(n) Appeals

Legal Profession Act 2004, s 729A Appeals against orders and decisions of Tribunal

• An order or other decision made by the Tribunal under this Act may be appealed to the Supreme Court by a party to the proceedings in which the order or decision was made.
• The appeal is to be:
o by way of rehearing, and
o not by way of a new hearing (a de novo hearing).
• Despite subsection (1), an appeal does not lie to the Supreme Court under this section against any of the following decisions of the Tribunal except by leave of the Supreme Court:
o an interlocutory decision,
o a decision made with the consent of the parties,
o a decision as to costs.
• No appeals lie under Part 1 or 1A of Chapter 7 of the Administrative Decisions Tribunal Act 1997 to an Appeal Panel against an order or other decision of the Tribunal under this Act.
• Subsection (1) includes original decisions made by the Tribunal and decisions made by the Tribunal in the review of reviewable decisions, but does not include:
o decisions of the Tribunal under section 385 (2), or
o decisions of the Tribunal of a class prescribed by the regulations.

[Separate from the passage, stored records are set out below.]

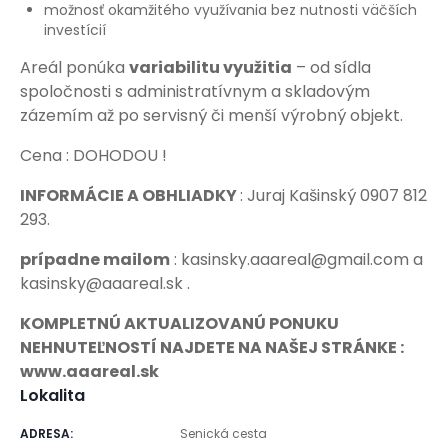
možnosť okamžitého využívania bez nutnosti väčších
investícií
Areál ponúka
variabilitu využitia
– od sídla
spoločnosti s administratívnym a skladovým
zázemím až po servisný či menší výrobný objekt.
Cena : DOHODOU !
INFORMÁCIE A OBHLIADKY
: Juraj Kašinský 0907 812
293.
prípadne mailom
: kasinsky.aaareal@gmail.com a
kasinsky@aaareal.sk .
KOMPLETNÚ AKTUALIZOVANÚ PONUKU
NEHNUTEĽNOSTÍ NAJDETE NA NAŠEJ STRÁNKE :
www.aaareal.sk
Lokalita
ADRESA
:
Senická cesta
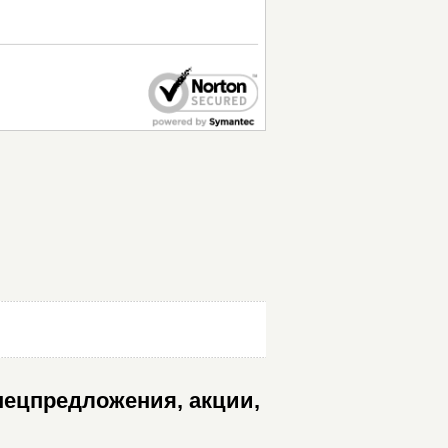
пецпредложения, акции,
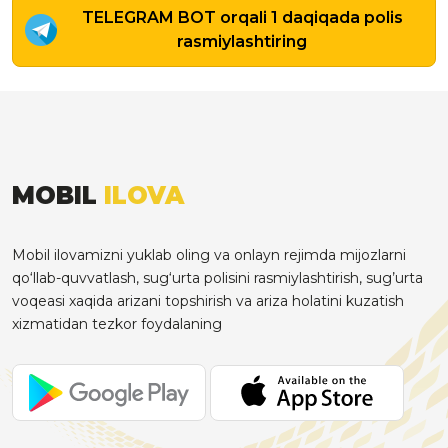
TELEGRAM BOT orqali 1 daqiqada polis
rasmiylashtiring
MOBIL
ILOVA
Mobil ilovamizni yuklab oling va onlayn rejimda mijozlarni
qo‘llab-quvvatlash, sug‘urta polisini rasmiylashtirish, sug’urta
voqeasi xaqida arizani topshirish va ariza holatini kuzatish
xizmatidan tezkor foydalaning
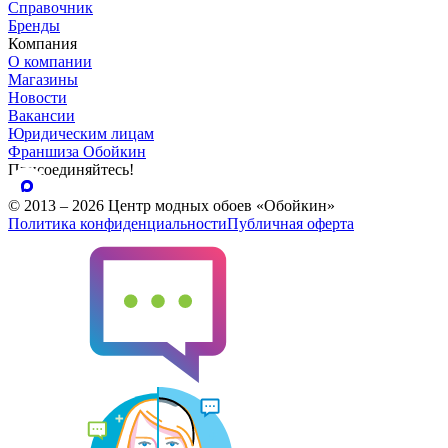
Справочник
Бренды
Компания
О компании
Магазины
Новости
Вакансии
Юридическим лицам
Франшиза Обойкин
Присоединяйтесь!
© 2013 – 2026 Центр модных обоев «Обойкин»
Политика конфиденциальности
Публичная оферта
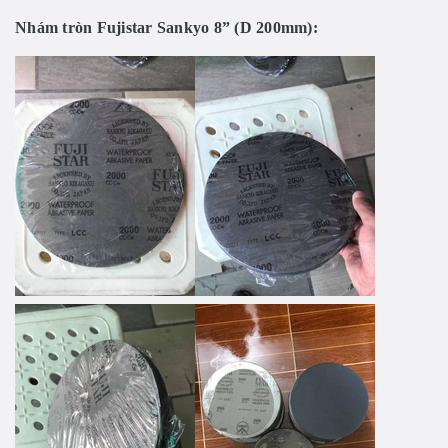
Nhám tròn Fujistar Sankyo 8” (D 200mm):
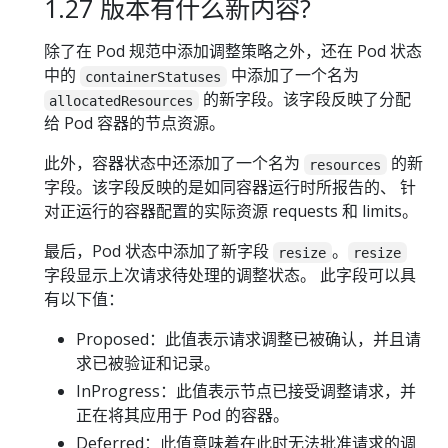
1.27 版本有什么新内容?
除了在 Pod 规范中添加调整策略之外，还在 Pod 状态
中的
中添加了一个名为
containerStatuses
的新字段。该字段反映了分配
allocatedResources
给 Pod 容器的节点资源。
此外，容器状态中还添加了一个名为
的新
resources
字段。该字段反映的是如同容器运行时所报告的、 针
对正运行的容器配置的实际资源 requests 和 limits。
最后，Pod 状态中添加了新字段
。
resize
resize
字段显示上次请求待处理的调整状态。 此字段可以具
有以下值：
Proposed：此值表示请求调整已被确认，并且请
求已被验证和记录。
InProgress：此值表示节点已接受调整请求，并
正在将其应用于 Pod 的容器。
Deferred：此值意味着在此时无法批准请求的调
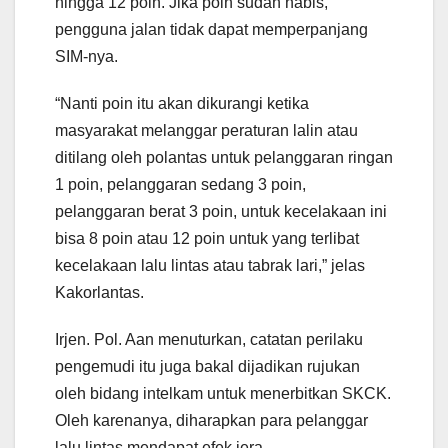
hingga 12 poin. Jika poin sudah habis,
pengguna jalan tidak dapat memperpanjang
SIM-nya.
“Nanti poin itu akan dikurangi ketika
masyarakat melanggar peraturan lalin atau
ditilang oleh polantas untuk pelanggaran ringan
1 poin, pelanggaran sedang 3 poin,
pelanggaran berat 3 poin, untuk kecelakaan ini
bisa 8 poin atau 12 poin untuk yang terlibat
kecelakaan lalu lintas atau tabrak lari,” jelas
Kakorlantas.
Irjen. Pol. Aan menuturkan, catatan perilaku
pengemudi itu juga bakal dijadikan rujukan
oleh bidang intelkam untuk menerbitkan SKCK.
Oleh karenanya, diharapkan para pelanggar
lalu lintas mendapat efek jera.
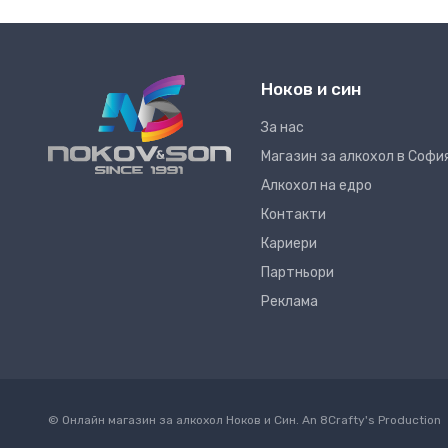
Ноков и син
За нас
Магазин за алкохол в Софи
Алкохол на едро
Контакти
Кариери
Партньори
Реклама
© Онлайн магазин за алкохол Ноков и Син. An
8Crafty
's Production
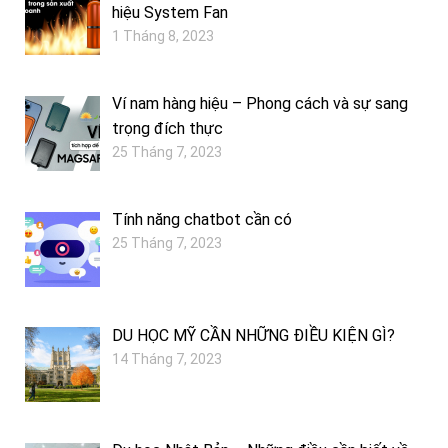
hiệu System Fan
1 Tháng 8, 2023
Ví nam hàng hiệu – Phong cách và sự sang
trọng đích thực
25 Tháng 7, 2023
Tính năng chatbot cần có
25 Tháng 7, 2023
DU HỌC MỸ CẦN NHỮNG ĐIỀU KIỆN GÌ?
14 Tháng 7, 2023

(o) Obligations of practitioners to assist enquiry - candour

Re Veron: ex parte Law Society of New South Wales (1966) 84 WN (Pt 2) (NSW) 136 at 141-142

The proposition that party having carriage of disciplinary proceedings bears the onus of proof (Re Evatt) does not always sit comfortably with judicial pronouncements to the effect that a legal practitioner the subject of disciplinary proceedings has a professional obligation to assist the Court or Tribunal hearing the proceedings in the conduct of its investigations

Malfanti LPDR 4 of 1993

Whatever its foundations, the duty to assist the conduct of disciplinary proceedings does not extend to an obligation to give evidence on oath in answer to a charge of misconduct in respect of which no prima facie case has been established

New South Wales Bar Association v Liversey [1982] 2 NSWLR 237
The lawyer needs to be honest and frank. There also needs to be cooperation and candour on the part of the lawyer who is being investigated

O’Reilly v Law Society of New South Wales (1988) 24 NSWLR 204 at 230-231
In this context care needs to be taken to distinguish between cases in which the evidence of a practitioner is not accepted and those in which there is an affirmative finding that he or she has deliberately lied or sought to mislead the Tribunal of fact.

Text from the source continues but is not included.